**Exercise:** Everything in the listing that follows should be reproduced exactly except the pictures.

◆ ◆ ◆ ◆

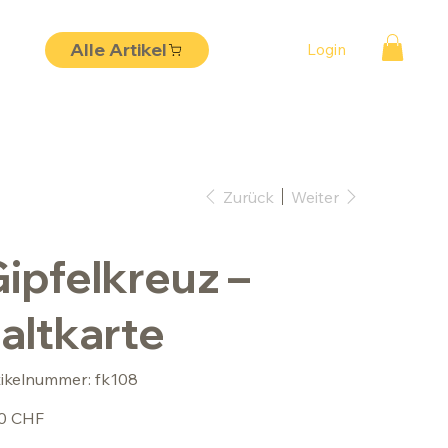
Alle Artikel
Login
Zurück
Weiter
ipfelkreuz –
altkarte
Artikelnummer:
tikelnummer:
fk108
fk108
50 CHF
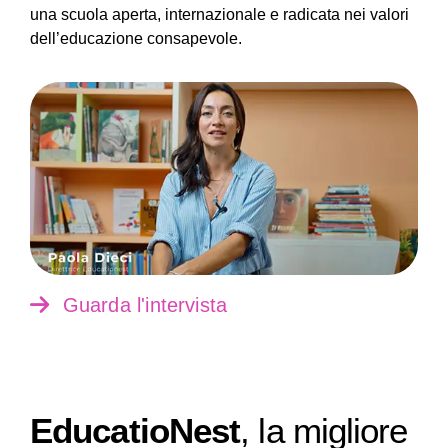
una scuola aperta, internazionale e radicata nei valori
dell’educazione consapevole.
Guarda l'intervista
EducatioNest
, la migliore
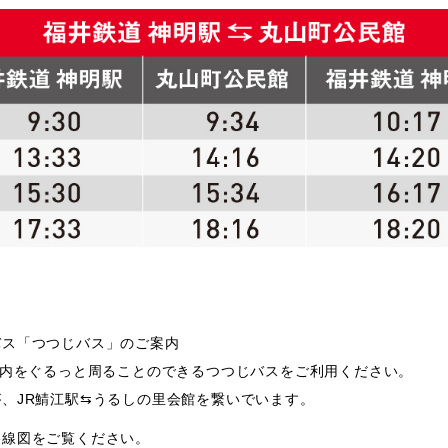
バス「つつじバス」のご案内
市内をぐるっと周ることのできるつつじバスをご利用ください。
、JR鯖江駅⇆うるしの里会館を繋いでいます。
路線図をご覧ください。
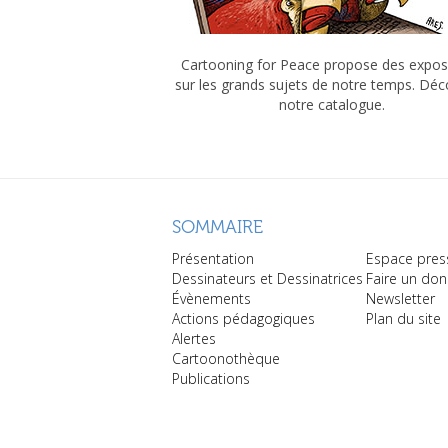
Cartooning for Peace propose des expos
sur les grands sujets de notre temps. Dé
notre catalogue.
SOMMAIRE
Présentation
Espace pres
Dessinateurs et Dessinatrices
Faire un don
Évènements
Newsletter
Actions pédagogiques
Plan du site
Alertes
Cartoonothèque
Publications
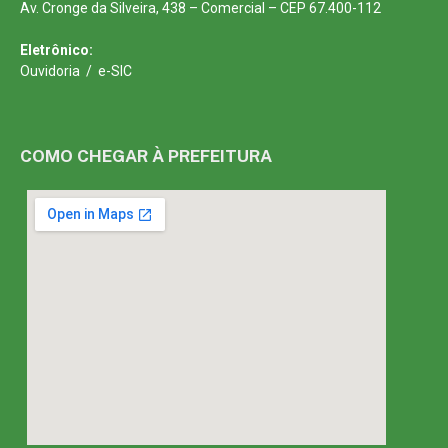
Av. Cronge da Silveira, 438 – Comercial – CEP 67.400-112
Eletrônico:
Ouvidoria
/
e-SIC
COMO CHEGAR À PREFEITURA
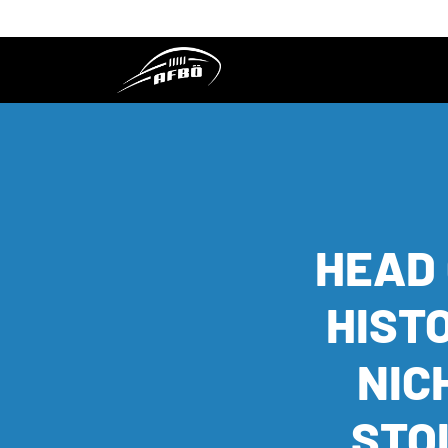
HEAD
HISTO
ICH
TOL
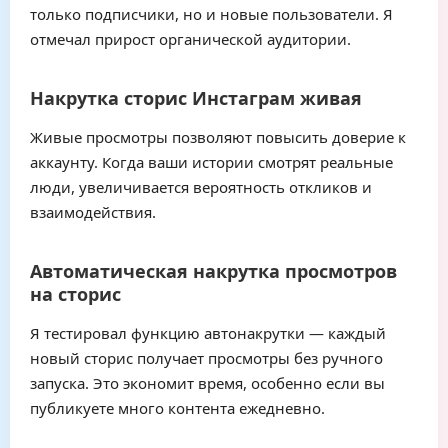
только подписчики, но и новые пользователи. Я
отмечал прирост органической аудитории.
Накрутка сторис Инстаграм живая
Живые просмотры позволяют повысить доверие к
аккаунту. Когда ваши истории смотрят реальные
люди, увеличивается вероятность откликов и
взаимодействия.
Автоматическая накрутка просмотров
на сторис
Я тестировал функцию автонакрутки — каждый
новый сторис получает просмотры без ручного
запуска. Это экономит время, особенно если вы
публикуете много контента ежедневно.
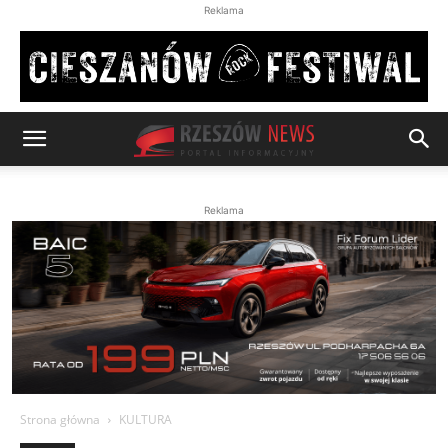
Reklama
Reklama
Strona główna
KULTURA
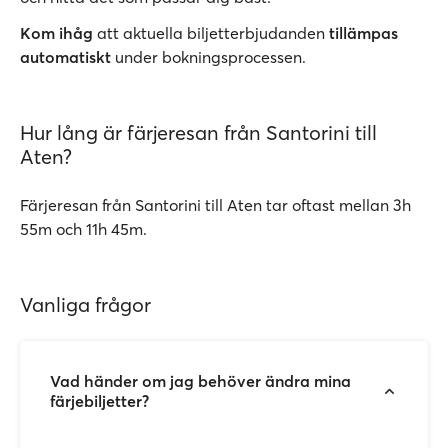
Kom ihåg
att aktuella biljetterbjudanden
tillämpas
automatiskt
under bokningsprocessen.
Hur lång är färjeresan från Santorini till
Aten?
Färjeresan från Santorini till Aten tar oftast mellan 3h
55m och 11h 45m.
Vanliga frågor
Vad händer om jag behöver ändra mina
färjebiljetter?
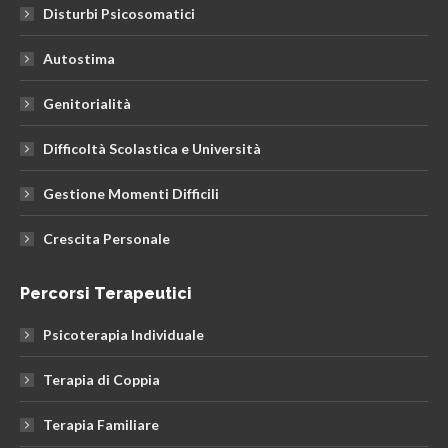
Disturbi Psicosomatici
Autostima
Genitorialità
Difficoltà Scolastica e Università
Gestione Momenti Difficili
Crescita Personale
Percorsi Terapeutici
Psicoterapia Individuale
Terapia di Coppia
Terapia Familiare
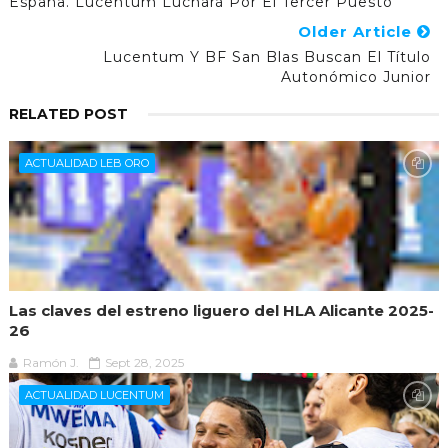
España. Lucentum Luchará Por El Tercer Puesto
Older Article
Lucentum Y BF San Blas Buscan El Título
Autonómico Junior
RELATED POST
ACTUALIDAD LEB ORO
Las claves del estreno liguero del HLA Alicante 2025-
26
Ramón J.
Sept 28, 2025
ACTUALIDAD LUCENTUM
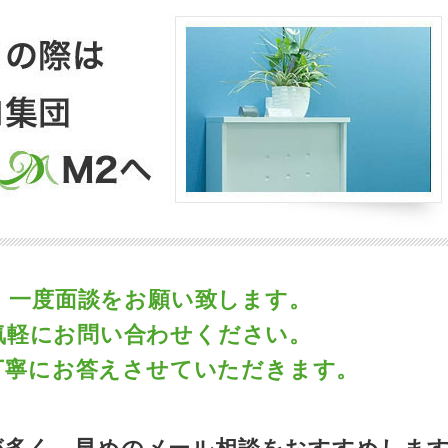
、一度面談をお願い致します。
気軽にお問い合わせください。
丁寧にお答えさせていただきます。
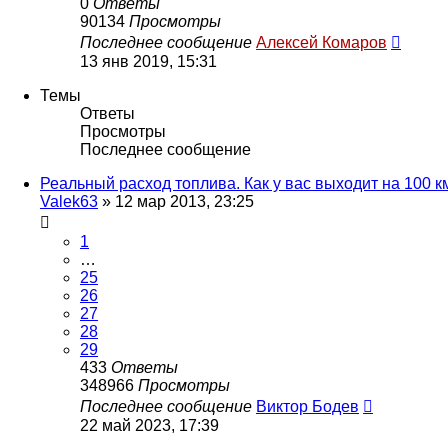
0
Ответы
90134
Просмотры
Последнее сообщение
Алексей Комаров
13 янв 2019, 15:31
Темы
Ответы
Просмотры
Последнее сообщение
Реальный расход топлива. Как у вас выходит на 100 к
Valek63
»
12 мар 2013, 23:25
1
…
25
26
27
28
29
433
Ответы
348966
Просмотры
Последнее сообщение
Виктор Бодев
22 май 2023, 17:39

◆ ◆ ◆ ◆

**Task result:**
Alle Artikel
Login
Zurück
Weiter
ipfelkreuz –
altkarte
Artikelnummer:
tikelnummer:
fk108
fk108
50 CHF
una scuola aperta, internazionale e radicata nei valori
dell’educazione consapevole.
Guarda l'intervista
EducatioNest
, la migliore
バス「つつじバス」のご案内
市内をぐるっと周ることのできるつつじバスをご利用ください。
、JR鯖江駅⇆うるしの里会館を繋いでいます。
路線図をご覧ください。
Cartooning for Peace propose des expos
sur les grands sujets de notre temps. Dé
notre catalogue.
SOMMAIRE
Présentation
Espace pres
Dessinateurs et Dessinatrices
Faire un don
Évènements
Newsletter
Actions pédagogiques
Plan du site
Alertes
Cartoonothèque
Publications
Av. Cronge da Silveira, 438 – Comercial – CEP 67.400-112
Eletrônico:
Ouvidoria
/
e-SIC
COMO CHEGAR À PREFEITURA
HEAD
HISTO
ICH
TOL
только подписчики, но и новые пользователи. Я
отмечал прирост органической аудитории.
Накрутка сторис Инстаграм живая
Живые просмотры позволяют повысить доверие к
аккаунту. Когда ваши истории смотрят реальные
люди, увеличивается вероятность откликов и
взаимодействия.
Автоматическая накрутка просмотров
на сторис
Я тестировал функцию автонакрутки — каждый
новый сторис получает просмотры без ручного
запуска. Это экономит время, особенно если вы
публикуете много контента ежедневно.
Reklama
Reklama
Strona główna
KULTURA
Kom ihåg
att aktuella biljetterbjudanden
tillämpas
automatiskt
under bokningsprocessen.
Hur lång är färjeresan från Santorini till
Aten?
Färjeresan från Santorini till Aten tar oftast mellan 3h
55m och 11h 45m.
Vanliga frågor
Vad händer om jag behöver ändra mina
färjebiljetter?
Disturbi Psicosomatici
Autostima
Genitorialità
Difficoltà Scolastica e Università
Gestione Momenti Difficili
Crescita Personale
Percorsi Terapeutici
Psicoterapia Individuale
Terapia di Coppia
Terapia Familiare
España. Lucentum Luchará Por El Tercer Puesto
Older Article
Lucentum Y BF San Blas Buscan El Título
Autonómico Junior
RELATED POST
ACTUALIDAD LEB ORO
Las claves del estreno liguero del HLA Alicante 2025-
26
Ramón J.
Sept 28, 2025
ACTUALIDAD LUCENTUM
、一度面談をお願い致します。
気軽にお問い合わせください。
丁寧にお答えさせていただきます。
0
Ответы
90134
Просмотры
Последнее сообщение
Алексей Комаров
13 янв 2019, 15:31
Темы
Ответы
Просмотры
Последнее сообщение
Реальный расход топлива. Как у вас выходит на 100 к
Valek63
»
12 мар 2013, 23:25
1
…
25
26
27
28
29
433
Ответы
348966
Просмотры
Последнее сообщение
Виктор Бодев
22 май 2023, 17:39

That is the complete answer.